**YOUR INSTRUCTIONS**
Set down each line of the data exactly, but not the pictures.

**DATA EXCERPTS**
-=-=-

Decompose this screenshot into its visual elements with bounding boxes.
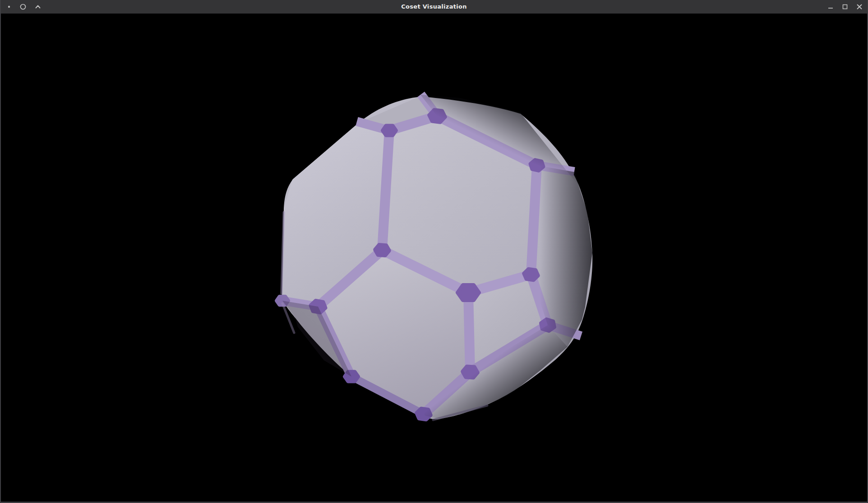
dot-icon: [5, 3, 13, 10]
app-window: Coset Visualization: [0, 0, 868, 503]
close-icon[interactable]: [856, 3, 863, 10]
maximize-icon[interactable]: [841, 3, 849, 10]
circle-icon[interactable]: [19, 3, 27, 10]
viewport-3d[interactable]: [1, 14, 867, 502]
minimize-icon[interactable]: [827, 3, 834, 10]
chevron-up-icon[interactable]: [34, 3, 42, 10]
window-title: Coset Visualization: [1, 0, 867, 14]
titlebar: Coset Visualization: [1, 0, 867, 14]
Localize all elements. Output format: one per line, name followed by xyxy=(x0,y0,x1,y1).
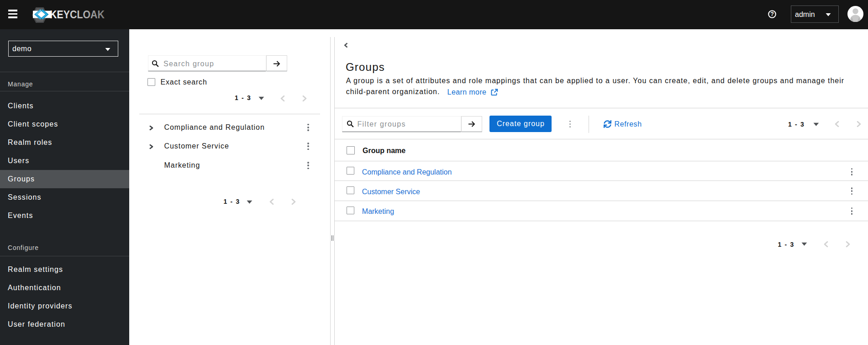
svg-text:?: ? xyxy=(770,11,774,17)
svg-text:KEYCLOAK: KEYCLOAK xyxy=(50,9,105,21)
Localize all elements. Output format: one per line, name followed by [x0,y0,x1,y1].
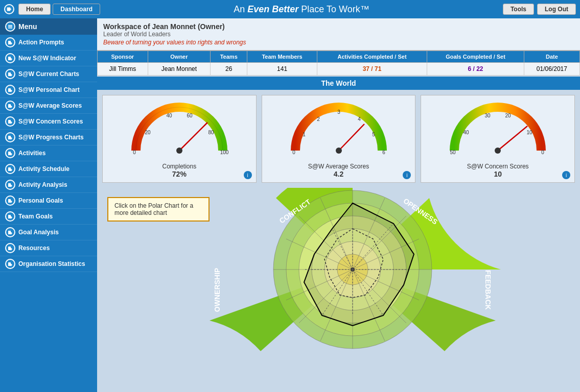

-=-=-

**ANSWER TO THIS PROBLEM**
Decompose this screenshot into its visual elements with bounding boxes.
dot-icon: [5, 3, 13, 10]
app-window: Coset Visualization: [0, 0, 868, 503]
close-icon[interactable]: [856, 3, 863, 10]
maximize-icon[interactable]: [841, 3, 849, 10]
circle-icon[interactable]: [19, 3, 27, 10]
viewport-3d[interactable]: [1, 14, 867, 502]
minimize-icon[interactable]: [827, 3, 834, 10]
chevron-up-icon[interactable]: [34, 3, 42, 10]
window-title: Coset Visualization: [1, 0, 867, 14]
titlebar: Coset Visualization: [1, 0, 867, 14]
Localize all elements. Output format: one per line, name followed by xyxy=(x0,y0,x1,y1).
svg-text:?: ? xyxy=(770,11,774,17)
svg-text:KEYCLOAK: KEYCLOAK xyxy=(50,9,105,21)
Localize all elements. Output format: one per line, name followed by [x0,y0,x1,y1].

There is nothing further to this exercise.